Abstract
[Display omitted]
•Copy number alterations are informative for predicting cancer patients’ survival.•Copy number alteration data are highly correlated with segments.•Simultaneous prediction and identification of important genomic regions can be achieved.•Some regions in Chromosomes 3 and 7, including TERC, are identified to increase hazard.•Some regions in Chromosomes 8 and 12, including MTSS and NDUFB9, are identified to lower hazard.

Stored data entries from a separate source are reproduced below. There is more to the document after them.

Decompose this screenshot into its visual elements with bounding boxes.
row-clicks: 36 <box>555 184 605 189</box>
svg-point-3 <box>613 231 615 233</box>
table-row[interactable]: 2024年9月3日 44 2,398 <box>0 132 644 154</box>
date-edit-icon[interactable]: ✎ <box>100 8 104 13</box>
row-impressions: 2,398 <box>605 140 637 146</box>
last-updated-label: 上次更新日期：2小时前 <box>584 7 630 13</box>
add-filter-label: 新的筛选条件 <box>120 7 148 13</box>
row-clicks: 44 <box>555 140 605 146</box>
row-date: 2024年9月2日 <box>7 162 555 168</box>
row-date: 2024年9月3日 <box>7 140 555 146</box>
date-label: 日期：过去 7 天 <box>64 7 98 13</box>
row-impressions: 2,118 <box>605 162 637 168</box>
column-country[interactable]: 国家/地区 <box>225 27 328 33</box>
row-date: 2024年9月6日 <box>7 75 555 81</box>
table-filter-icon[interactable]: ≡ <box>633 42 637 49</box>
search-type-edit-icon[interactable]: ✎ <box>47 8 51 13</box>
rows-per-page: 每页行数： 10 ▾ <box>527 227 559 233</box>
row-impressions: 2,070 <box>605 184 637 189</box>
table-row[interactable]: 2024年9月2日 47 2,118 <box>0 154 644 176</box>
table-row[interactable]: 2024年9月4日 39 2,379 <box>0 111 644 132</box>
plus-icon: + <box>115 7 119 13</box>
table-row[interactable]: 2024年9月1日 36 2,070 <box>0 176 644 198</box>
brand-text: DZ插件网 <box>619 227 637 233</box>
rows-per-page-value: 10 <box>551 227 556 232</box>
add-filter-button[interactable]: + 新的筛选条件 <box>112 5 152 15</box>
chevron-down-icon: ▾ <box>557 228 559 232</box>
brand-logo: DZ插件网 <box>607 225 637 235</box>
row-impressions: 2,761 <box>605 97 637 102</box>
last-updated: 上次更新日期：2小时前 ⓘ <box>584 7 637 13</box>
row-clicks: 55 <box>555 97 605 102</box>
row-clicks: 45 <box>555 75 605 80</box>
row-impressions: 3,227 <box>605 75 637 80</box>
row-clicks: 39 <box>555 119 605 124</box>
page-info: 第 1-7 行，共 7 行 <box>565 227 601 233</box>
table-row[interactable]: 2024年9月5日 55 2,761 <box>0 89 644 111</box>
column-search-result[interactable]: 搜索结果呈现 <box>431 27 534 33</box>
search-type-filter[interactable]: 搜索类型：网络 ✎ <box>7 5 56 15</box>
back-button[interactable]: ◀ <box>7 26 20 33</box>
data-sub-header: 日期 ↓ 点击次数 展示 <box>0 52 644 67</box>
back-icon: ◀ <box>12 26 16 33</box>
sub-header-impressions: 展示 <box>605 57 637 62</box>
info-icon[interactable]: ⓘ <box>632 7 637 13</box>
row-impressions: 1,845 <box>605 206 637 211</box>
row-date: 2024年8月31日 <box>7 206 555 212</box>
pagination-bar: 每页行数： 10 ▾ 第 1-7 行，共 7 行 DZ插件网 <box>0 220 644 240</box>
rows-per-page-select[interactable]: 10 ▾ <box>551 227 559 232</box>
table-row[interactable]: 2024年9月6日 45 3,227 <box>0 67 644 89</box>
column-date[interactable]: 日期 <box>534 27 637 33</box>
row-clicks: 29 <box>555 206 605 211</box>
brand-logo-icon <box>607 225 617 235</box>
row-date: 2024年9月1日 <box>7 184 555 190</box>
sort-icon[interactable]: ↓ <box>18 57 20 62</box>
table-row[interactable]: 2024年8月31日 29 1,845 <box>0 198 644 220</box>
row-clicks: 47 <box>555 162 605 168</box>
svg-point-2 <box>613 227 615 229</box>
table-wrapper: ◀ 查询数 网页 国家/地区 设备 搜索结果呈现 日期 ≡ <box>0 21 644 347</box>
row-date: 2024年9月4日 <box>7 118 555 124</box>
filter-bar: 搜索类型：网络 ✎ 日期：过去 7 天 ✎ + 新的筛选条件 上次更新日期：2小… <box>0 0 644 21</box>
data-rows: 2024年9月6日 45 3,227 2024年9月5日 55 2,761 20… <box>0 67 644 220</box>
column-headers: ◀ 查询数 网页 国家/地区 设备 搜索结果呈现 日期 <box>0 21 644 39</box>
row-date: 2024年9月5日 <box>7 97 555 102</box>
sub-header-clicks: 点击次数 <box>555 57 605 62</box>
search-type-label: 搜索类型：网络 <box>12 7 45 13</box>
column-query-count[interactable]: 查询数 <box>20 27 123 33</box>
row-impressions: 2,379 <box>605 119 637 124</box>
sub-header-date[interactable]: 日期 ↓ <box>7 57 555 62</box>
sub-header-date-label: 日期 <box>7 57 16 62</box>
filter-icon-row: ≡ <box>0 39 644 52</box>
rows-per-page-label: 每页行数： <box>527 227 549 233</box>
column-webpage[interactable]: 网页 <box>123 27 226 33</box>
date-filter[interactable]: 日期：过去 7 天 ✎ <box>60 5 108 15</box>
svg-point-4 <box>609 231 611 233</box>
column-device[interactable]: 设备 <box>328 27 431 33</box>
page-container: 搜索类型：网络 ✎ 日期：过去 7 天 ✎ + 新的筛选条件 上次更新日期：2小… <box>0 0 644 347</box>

Copy number alterations (CNA) are structural variation in the genome, in which some regions exhibit more or less than the normal two chromosomal copies. This genomic CNA profile provides critical information in tumour progression and is therefore informative for patients’ survival. It is currently a statistical challenge to model patients’ survival using their genomic CNA profiles while at the same time identify regions in the genome that are associated with patients’ survival. Some methods have been proposed, including Cox proportional hazard (PH) model with ridge, lasso, or elastic net penalties. However, these methods do not take the general dependencies between genomic regions into account and produce results that are difficult to interpret. In this paper, we extend the elastic net penalty by introducing additional penalty that takes into account general dependencies between genomic regions. This new model produces smooth parameter estimates while simultaneously performs variable selection via sparse solution. The results indicate that the proposed method shows a better prediction performance than other models in our simulation study, while enabling us to investigate regions in the genome that are associated with the patients’ survival with sensible interpretation. We illustrate the method using a real dataset from a lung cancer cohort and simulated data.